I don't think you remember how the yahoo pipes worked. It was a brilliant mix of graphs for flow control, premade boxes for all common data manipulation and scripting for that extra feature if needed
I miss them a lot and appreciate the effort here, but don't forget the visual model for data manipulation wasn't invented here but was testsd refined and proved functional by previous existing services
> It was a brilliant mix of graphs for flow control, premade boxes for all common data manipulation and scripting for that extra feature if needed
I work for a startup that builds a dataflow app platform that fits that description nicely.
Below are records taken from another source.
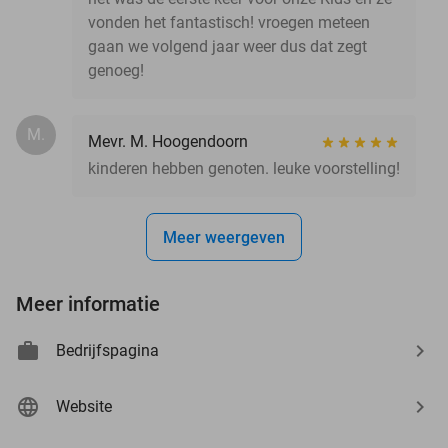
vonden het fantastisch! vroegen meteen
gaan we volgend jaar weer dus dat zegt
genoeg!
M.
Mevr. M. Hoogendoorn
kinderen hebben genoten. leuke voorstelling!
Meer weergeven
Meer informatie
Bedrijfspagina
Website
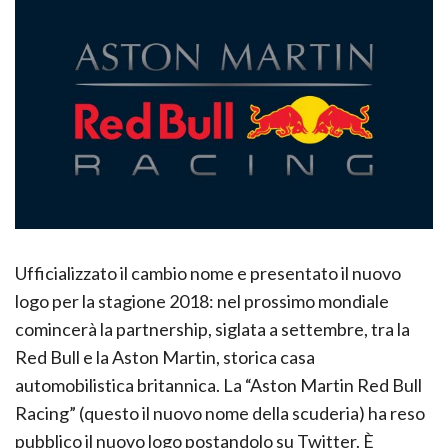
Ufficializzato il cambio nome e presentato il nuovo
logo per la stagione 2018: nel prossimo mondiale
comincerà la partnership, siglata a settembre, tra la
Red Bull e la Aston Martin, storica casa
automobilistica britannica. La “Aston Martin Red Bull
Racing” (questo il nuovo nome della scuderia) ha reso
pubblico il nuovo logo postandolo su Twitter. È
We support gathering data from databases, files, APIs, etc., full graph-based flow control, strong .NET types on everything, tons of premade boxes for common operations, and support for C#/Python/R/F#/VB for custom data manipulation. Here's a quick example dataflow: http://blog.composableanalytics.com/2016/09/25/querying-data...
> I don't think you remember how the yahoo pipes worked.
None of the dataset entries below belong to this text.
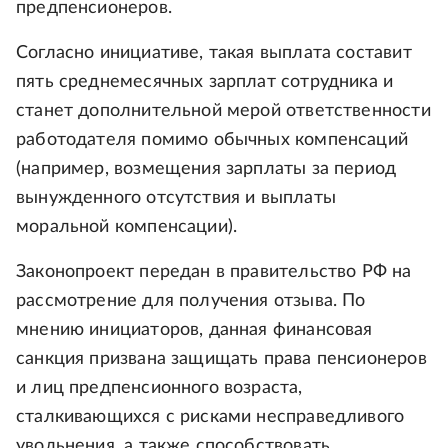
предпенсионеров.
Согласно инициативе, такая выплата составит
пять среднемесячных зарплат сотрудника и
станет дополнительной мерой ответственности
работодателя помимо обычных компенсаций
(например, возмещения зарплаты за период
вынужденного отсутствия и выплаты
моральной компенсации).
Законопроект передан в правительство РФ на
рассмотрение для получения отзыва. По
мнению инициаторов, данная финансовая
санкция призвана защищать права пенсионеров
и лиц предпенсионного возраста,
сталкивающихся с рисками несправедливого
увольнения, а также способствовать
True, I learned about it when it was already dead, but thought the goal was similar to the stuff Zapier offers and I would really like to try it. Not to automate stuff, but to checkout the visual editor.
The pipes goal was to transform data upon a pull, not move data on triggers. The client was likely a reader, while those event system mainly push to api.
Funny you say that -- engineers are one of Zapier's best customer personas. Quicker and easier to implement functionality than deploying code to the cloud. Plus, non-engineers can take over maintenance so engineers can work on more interesting things.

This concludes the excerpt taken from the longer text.